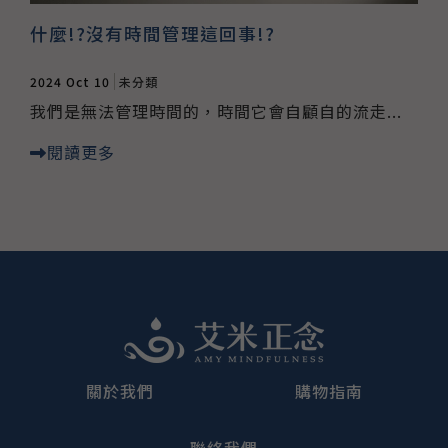
什麼!?沒有時間管理這回事!?
2024 Oct 10
未分類
我們是無法管理時間的，時間它會自顧自的流走...
閱讀更多
關於我們
購物指南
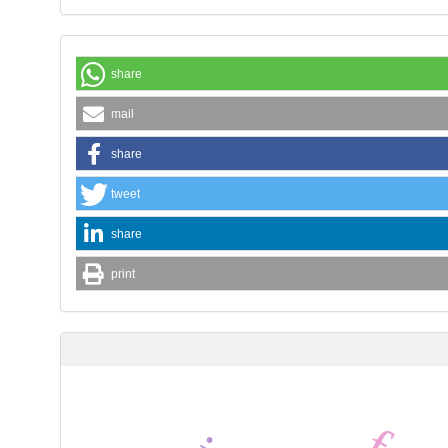
share
mail
share
tweet
share
print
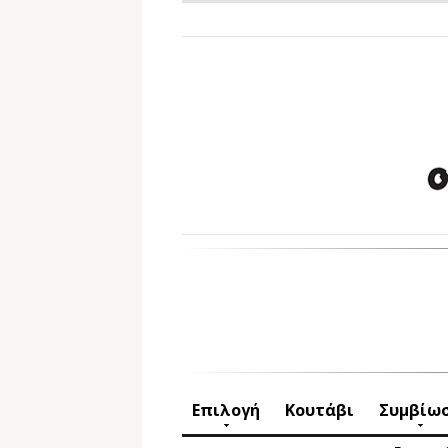
Επιλογή
Κουτάβι
Συμβίω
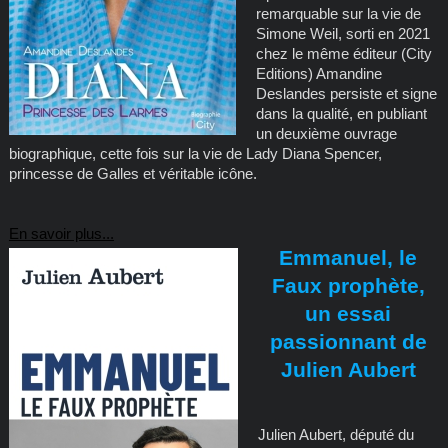
remarquable sur la vie de
Simone Weil, sorti en 2021
chez le même éditeur (City
Editions) Amandine
Deslandes persiste et signe
dans la qualité, en publiant
un deuxième ouvrage
biographique, cette fois sur la vie de Lady Diana Spencer,
princesse de Galles et véritable icône.
En savoir plus...
Emmanuel, le
Faux prophète,
un essai
passionnant de
Julien Aubert
Julien Aubert, député du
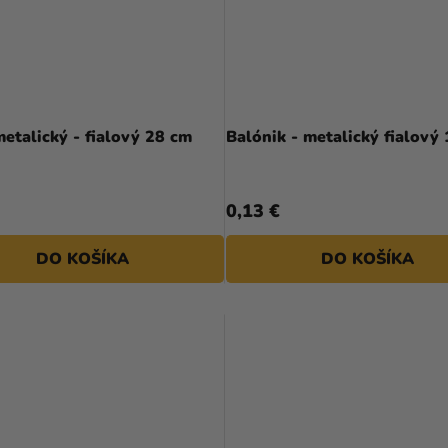
etalický - fialový 28 cm
Balónik - metalický fialový
0,13 €
DO KOŠÍKA
DO KOŠÍKA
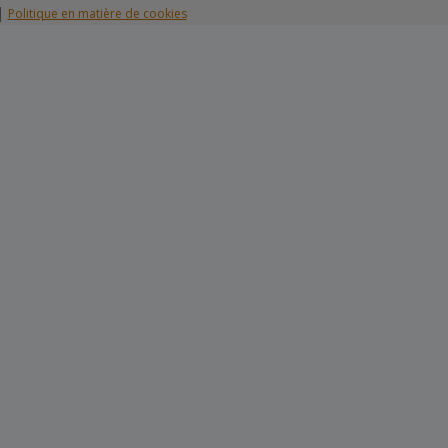
|
Politique en matière de cookies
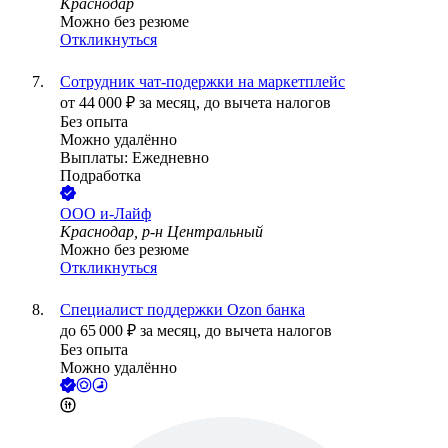
Краснодар
Можно без резюме
Откликнуться
Сотрудник чат-подержки на маркетплейс
от
44 000
₽
за месяц,
до вычета налогов
Без опыта
Можно удалённо
Выплаты: Ежедневно
Подработка
ООО
и-Лайф
Краснодар, р-н Центральный
Можно без резюме
Откликнуться
Специалист поддержки Ozon банка
до
65 000
₽
за месяц,
до вычета налогов
Без опыта
Можно удалённо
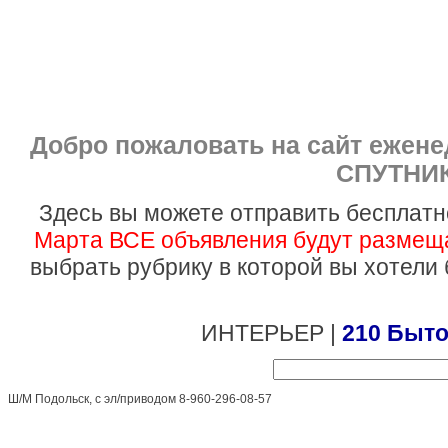
Добро пожаловать на сайт ежен
СПУТНИК
Здесь вы можете отправить бесплатн
Марта ВСЕ объявления будут размеща
выбрать рубрику в которой вы хотели
ИНТЕРЬЕР |
210 Быто
Ш/М Подольск, с эл/приводом 8-960-296-08-57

==================================================

Your goal: Only lines holding the word "Aubert" are wanted, so copy each of them from the records above.

Completed task:
Julien Aubert
Julien Aubert, député du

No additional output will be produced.